After reading this forum long and hard (thanks everyone), I decided the best option was to drop the joists by 50mm in the bathroom area and then lay down compressed sheet (ended up going with JH's Sycon). Dropping the joists made sense in my joint because the bearers act as the bottom plate as well - had cut in floors - so I could move the joists easily (yes, the place is really really old). I put in a LVL at the intersection of the old and new (with a couple of new posts), hung the joists back on it at, but 50 mm lower on the side for the new new bathroom. A new bearer in the middle, and a bit of creative design at the external end.
It took about two days work, and about $650 in materials, but I then had a nice stable cement sheet floor, and 50mm fall to play with. 
In the picture, you can see at bottom left the lvl at the joint between old and new. 
Cheers,
jim

----------


## autogenous

> They did it on an upstairs bathroom too ( i dont fancy having to carry everything up a flight of stairs and wouldnt want THAT to leak 
> - must have cost a pretty penny too).

  Ive done an upstairs floor as part of multitude of other tasks on a reno in Western Australia.
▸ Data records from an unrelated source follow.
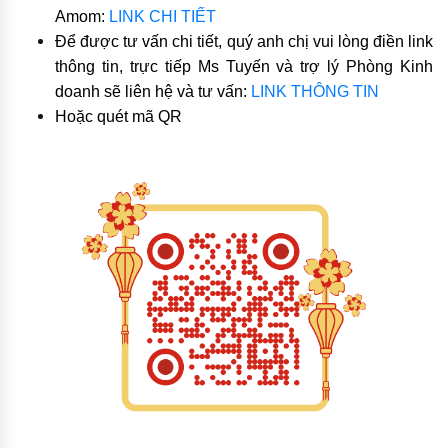
Am
om:
LINK CHI TIẾT
Để được tư vấn chi tiết, quý anh chị vui lòng điền link
thông tin, trực tiếp Ms Tuyến và trợ lý Phòng Kinh
doanh sẽ liên hệ và tư vấn:
LINK THÔNG TIN
Hoặc quét mã QR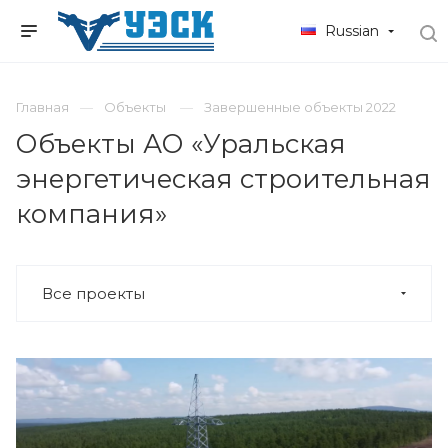
Russian
Главная
Объекты
Завершенные объекты 2022
Объекты АО «Уральская
энергетическая строительная
компания»
Все проекты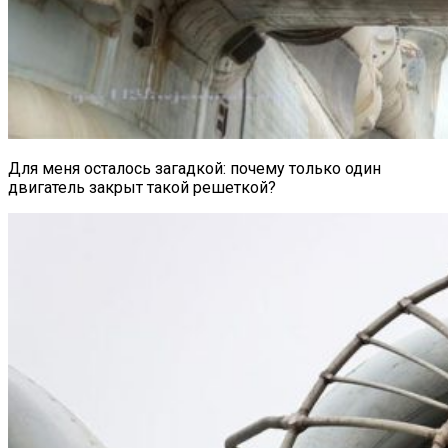
Для меня осталось загадкой: почему только один
двигатель закрыт такой решеткой?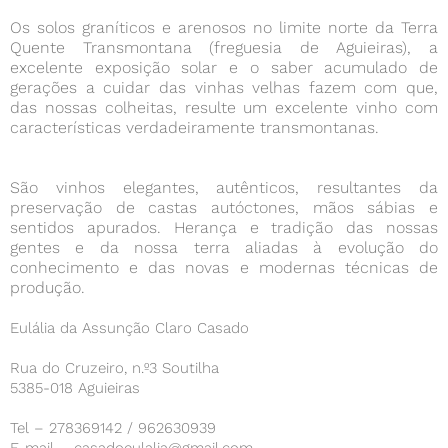
Os solos graníticos e arenosos no limite norte da Terra
Quente Transmontana (freguesia de Aguieiras), a
excelente exposição solar e o saber acumulado de
gerações a cuidar das vinhas velhas fazem com que,
das nossas colheitas, resulte um excelente vinho com
características verdadeiramente transmontanas.
São vinhos elegantes, autênticos, resultantes da
preservação de castas autóctones, mãos sábias e
sentidos apurados. Herança e tradição das nossas
gentes e da nossa terra aliadas à evolução do
conhecimento e das novas e modernas técnicas de
produção.
Eulália da Assunção Claro Casado
Rua do Cruzeiro, n.º3 Soutilha
5385-018 Aguieiras
Tel – 278369142 / 962630939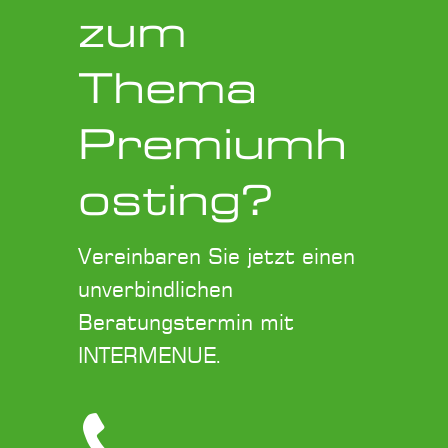
zum
Thema
Premiumh
osting?
Vereinbaren Sie jetzt einen
unverbindlichen
Beratungstermin mit
INTERMENUE.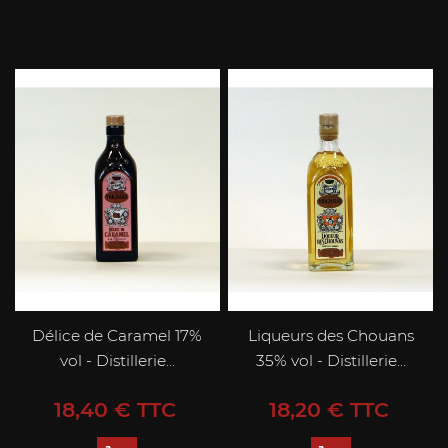
Délice de Caramel 17%
Liqueurs des Chouans
vol - Distillerie...
35% vol - Distillerie...
Prix
Prix
18,40 € TTC
18,20 € TTC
I say that because it could vary in other states. 
19mm CFC glued together with epoxy screwed down with screws. The screw holes and any others were then filled with 2 part epoxy. The waste fitting siliconed and screwed. 
Then 50x50mm galv angle was siliconed to the blueboard sheets where they met the floor.
The angles were also clouted to the stud wall plate. The angles were also lapped. Silicon both on the floor and to the walls on the back of the angle so that the apex where the two met was totally sealed at every point. The hole thing was then damp proofed. The tiler then came in and screeded over the floor to create falls. Then more damp proof over the screed then the tiles were laid. 
Multiple layers of damp prevention. 
Did that make sense?

----------


## gray71

Have a look at using a Marmox shower tray.

----------